__Material supplied__

-*-

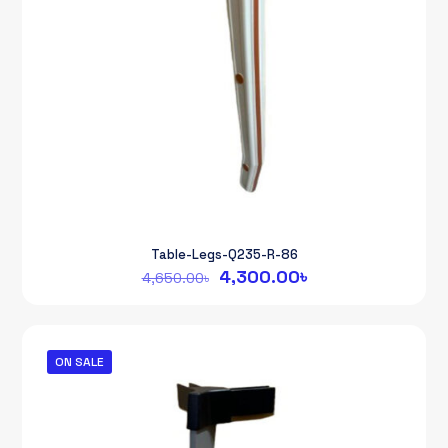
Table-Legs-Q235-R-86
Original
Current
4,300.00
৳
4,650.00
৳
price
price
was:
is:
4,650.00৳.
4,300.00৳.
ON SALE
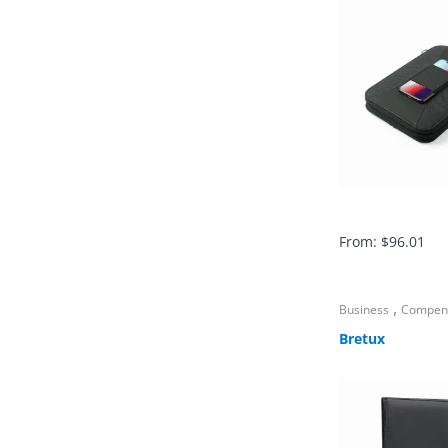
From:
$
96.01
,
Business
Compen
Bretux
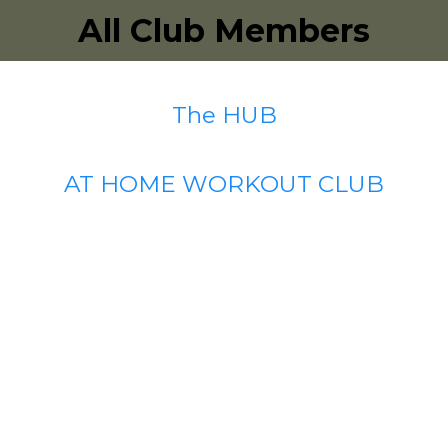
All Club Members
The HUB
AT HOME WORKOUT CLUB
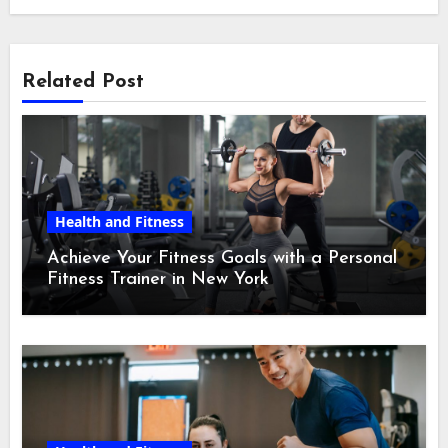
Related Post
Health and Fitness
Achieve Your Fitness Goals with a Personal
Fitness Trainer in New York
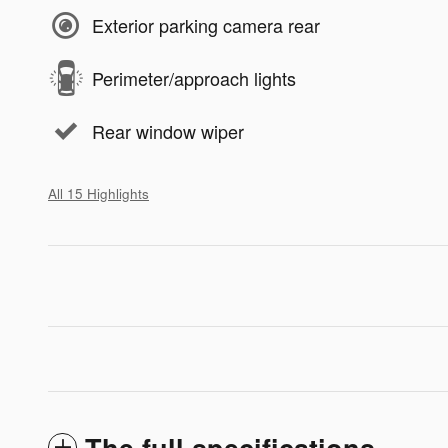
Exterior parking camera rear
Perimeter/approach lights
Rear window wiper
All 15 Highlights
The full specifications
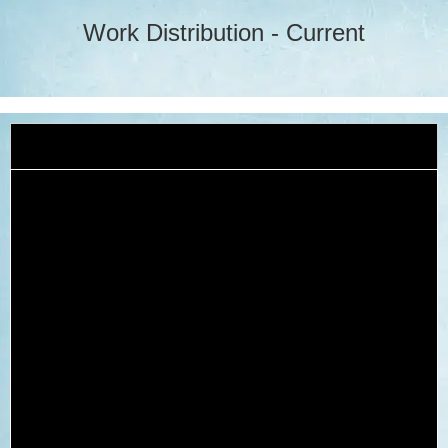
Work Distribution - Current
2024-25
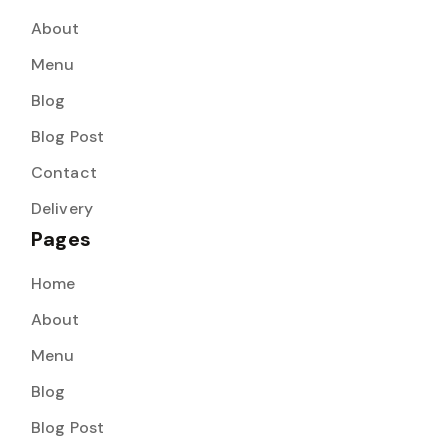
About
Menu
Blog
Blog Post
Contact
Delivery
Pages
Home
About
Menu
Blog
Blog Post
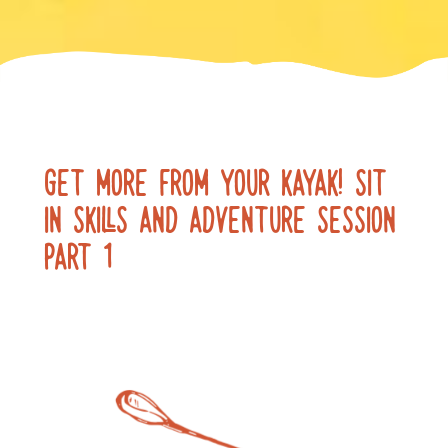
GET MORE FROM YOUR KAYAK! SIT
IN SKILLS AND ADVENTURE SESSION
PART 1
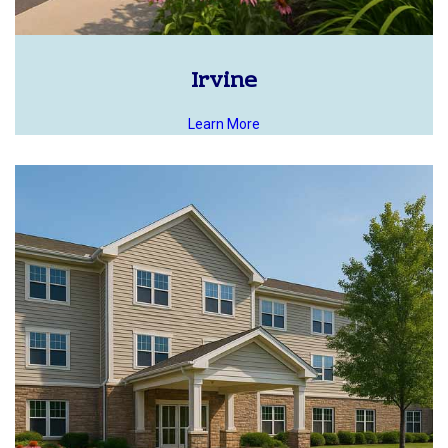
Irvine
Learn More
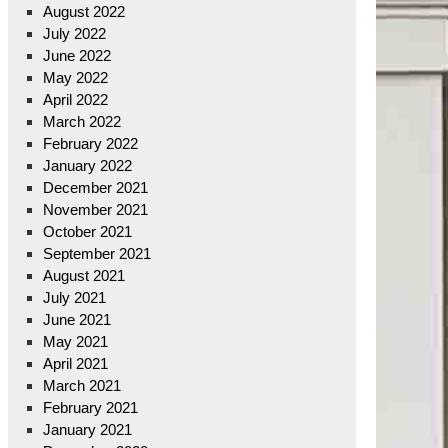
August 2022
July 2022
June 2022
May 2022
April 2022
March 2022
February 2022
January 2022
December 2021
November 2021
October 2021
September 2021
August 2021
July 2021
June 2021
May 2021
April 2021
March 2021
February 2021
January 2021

-*-

__Exercise aim__
Repeat the data exactly in full, omitting its pictures.

__Task solution__
Table-Legs-Q235-R-86
Original
Current
4,300.00
৳
4,650.00
৳
price
price
was:
is:
4,650.00৳.
4,300.00৳.
ON SALE
From:
$
96.01
,
Business
Compen
Bretux
All Club Members
The HUB
AT HOME WORKOUT CLUB
Related Post
Health and Fitness
Achieve Your Fitness Goals with a Personal
Fitness Trainer in New York
Exterior parking camera rear
Perimeter/approach lights
Rear window wiper
All 15 Highlights
The full specifications
Work Distribution - Current
2024-25
About
Menu
Blog
Blog Post
Contact
Delivery
Pages
Home
About
Menu
Blog
Blog Post
GET MORE FROM YOUR KAYAK! SIT
IN SKILLS AND ADVENTURE SESSION
PART 1
Irvine
Learn More
August 2022
July 2022
June 2022
May 2022
April 2022
March 2022
February 2022
January 2022
December 2021
November 2021
October 2021
September 2021
August 2021
July 2021
June 2021
May 2021
April 2021
March 2021
February 2021
January 2021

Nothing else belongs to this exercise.